Jakarta (ANTARA) - Bulan sembilan hampir tandas di tengah dahsyatnya kemarau yang mendera kawasan Kapuk Teko yang terendam banjir sejak puluhan tahun silam.

Kapuk Teko, atau yang sering disebut sebagai "Kampung Apung," menggantungkan cerita-cerita mendalam tentang kerinduan dari 127 keluarga untuk merasakan kembali tanah di bawah kaki mereka.

Terletak di sisi barat Jakarta tepatnya di RT 010 RW 001 Kelurahan Kapuk, Kecamatan Cengkareng, Kampung Apung yang bersembunyi di balik gang kecil, dahulu dikenal sebagai tempat yang sejuk, asri, dan nyaman.
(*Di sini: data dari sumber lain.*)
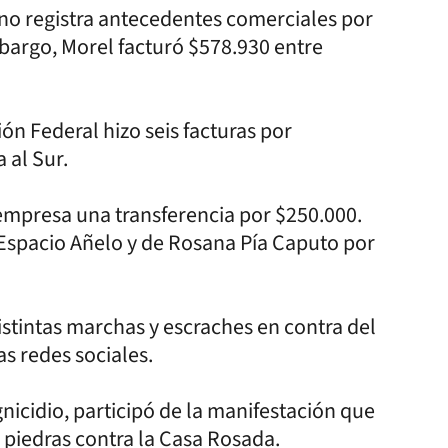
uno registra antecedentes comerciales por
bargo, Morel facturó $578.930 entre
ón Federal hizo seis facturas por
 al Sur.
 empresa una transferencia por $250.000.
 Espacio Añelo y de Rosana Pía Caputo por
stintas marchas y escraches en contra del
s redes sociales.
nicidio, participó de la manifestación que
n piedras contra la Casa Rosada.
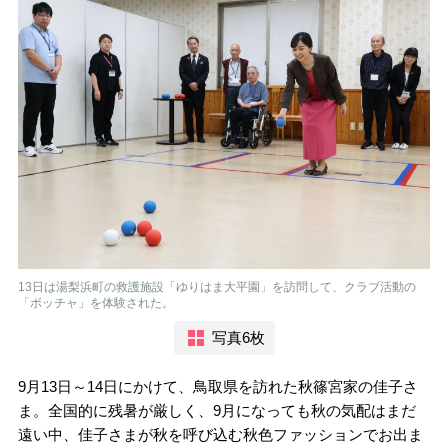
13日は湯梨浜町の救護施設「ゆりはま大平園」を訪問して、クラブ活動の
「ボッチャ」を体験された。
写真6枚
9月13日～14日にかけて、鳥取県を訪れた秋篠宮家の佳子さ
ま。全国的に残暑が厳しく、9月になっても秋の気配はまだ
遠い中、佳子さまが秋を呼び込む秋色ファッションでお出ま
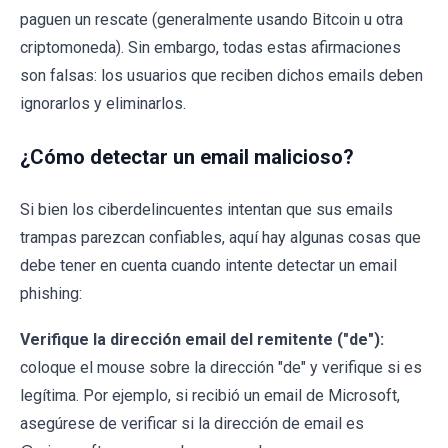
paguen un rescate (generalmente usando Bitcoin u otra
criptomoneda). Sin embargo, todas estas afirmaciones
son falsas: los usuarios que reciben dichos emails deben
ignorarlos y eliminarlos.
¿Cómo detectar un email malicioso?
Si bien los ciberdelincuentes intentan que sus emails
trampas parezcan confiables, aquí hay algunas cosas que
debe tener en cuenta cuando intente detectar un email
phishing:
Verifique la dirección email del remitente ("de"):
coloque el mouse sobre la dirección "de" y verifique si es
legítima. Por ejemplo, si recibió un email de Microsoft,
asegúrese de verificar si la dirección de email es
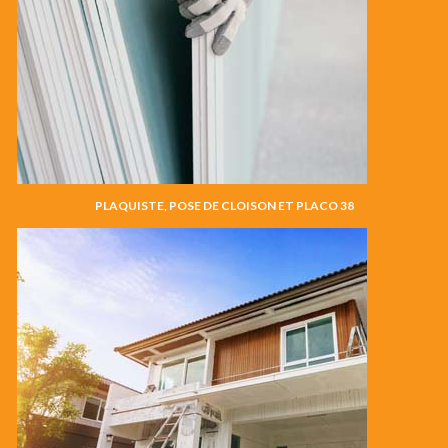
PLAQUISTE, POSE DE CLOISON ET PLACO 38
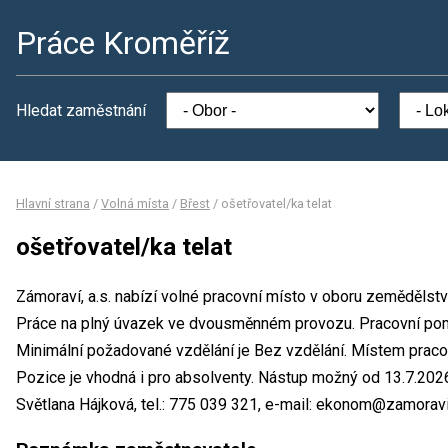
Práce Kroměříž
Hledat zaměstnání
Hlavní strana
/
Volná místa
/
Břest
/
ošetřovatel/ka telat
ošetřovatel/ka telat
Zámoraví, a.s. nabízí volné pracovní místo v oboru zemědělství 
Práce na plný úvazek ve dvousměnném provozu. Pracovní po
Minimální požadované vzdělání je Bez vzdělání. Místem pracovi
Pozice je vhodná i pro absolventy. Nástup možný od 13.7.2026
Světlana Hájková, tel.: 775 039 321, e-mail: ekonom@zamoravi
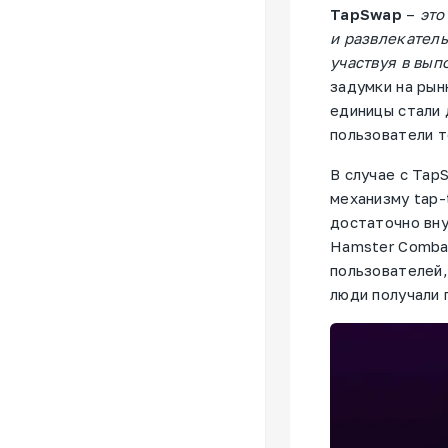
TapSwap
–
это
и развлекател
участвуя в вып
задумки на рын
единицы стали 
пользователи т
В случае с Tap
механизму tap-
достаточно вну
Hamster Combat
пользователей,
люди получали 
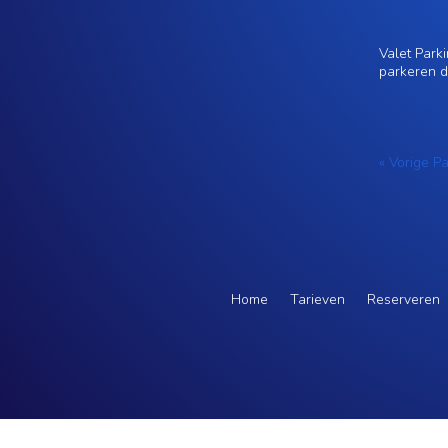
Valet Park
parkeren d
« Vorige P
Home
Tarieven
Reserveren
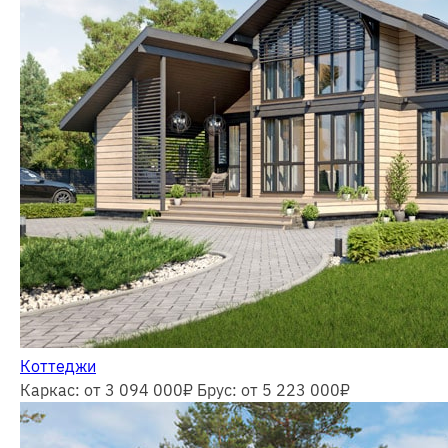
Коттеджи
Каркас: от 3 094 000
₽
Брус: от 5 223 000
₽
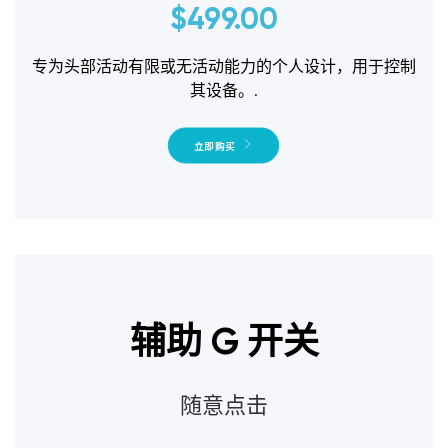
$
499.00
专为头部活动有限或无活动能力的个人设计，用于控制
其设备。.
立即购买
辅助 G 开关
随意点击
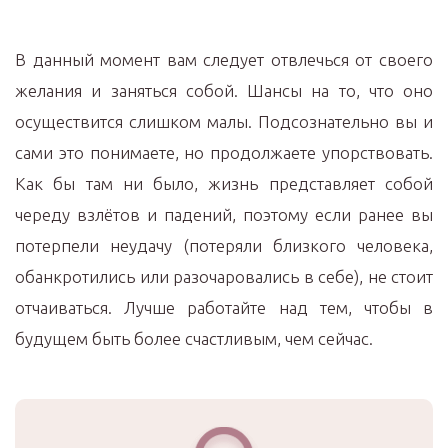
В данный момент вам следует отвлечься от своего
желания и заняться собой. Шансы на то, что оно
осуществится слишком малы. Подсознательно вы и
сами это понимаете, но продолжаете упорствовать.
Как бы там ни было, жизнь представляет собой
череду взлётов и падений, поэтому если ранее вы
потерпели неудачу (потеряли близкого человека,
обанкротились или разочаровались в себе), не стоит
отчаиваться. Лучше работайте над тем, чтобы в
будущем быть более счастливым, чем сейчас.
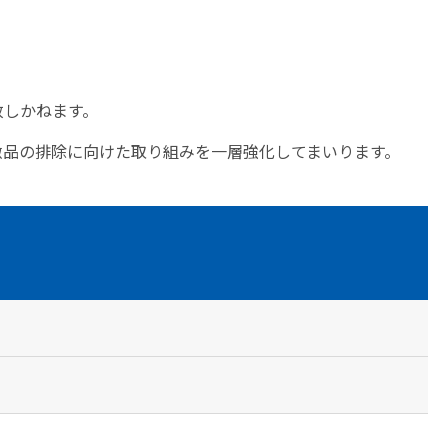
致しかねます。
倣品の排除に向けた取り組みを一層強化してまいります。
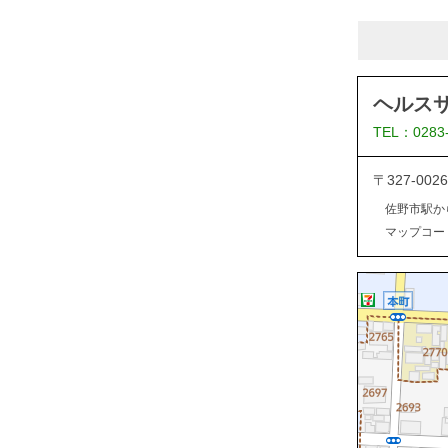
ヘルス
TEL：0283
〒327-0
佐野市駅か
マップコード：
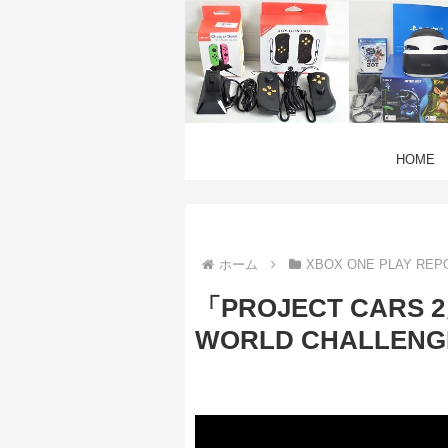
HOME
ホーム
XBOX ONE PLAY REP
「PROJECT CARS 2」
WORLD CHALLENG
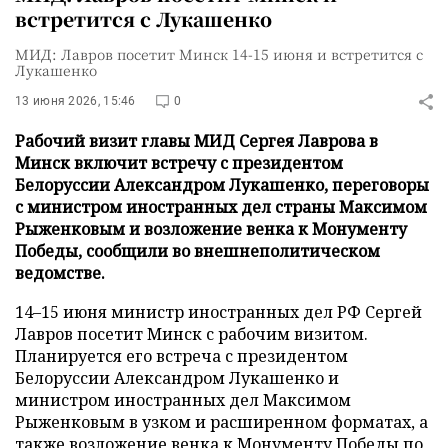
встретится с Лукашенко
МИД: Лавров посетит Минск 14-15 июня и встретится с
Лукашенко
13 июня 2026, 15:46
0
Рабочий визит главы МИД Сергея Лаврова в
Минск включит встречу с президентом
Белоруссии Александром Лукашенко, переговоры
с министром иностранных дел страны Максимом
Рыженковым и возложение венка к Монументу
Победы, сообщили во внешнеполитическом
ведомстве.
14–15 июня министр иностранных дел РФ Сергей
Лавров посетит Минск с рабочим визитом.
Планируется его встреча с президентом
Белоруссии Александром Лукашенко и
министром иностранных дел Максимом
Рыженковым в узком и расширенном форматах, а
также возложение венка к Монументу Победы по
Akan tetapi, kini pemandangan itu berubah menjadi kepungan air banjir yang menjelma sebagai saksi bisu perubahan zaman.

Bukan hanya rumah-rumah penduduk berjumlah ratusan yang menyambut kedatangan kita saat melangkah ke dalam kawasan ini, mata kita juga disuguhi oleh tempat permakaman yang terendam banjir sejak tahun 1996. Hal ini merupakan kisah kelam yang tenggelam dalam aliran waktu.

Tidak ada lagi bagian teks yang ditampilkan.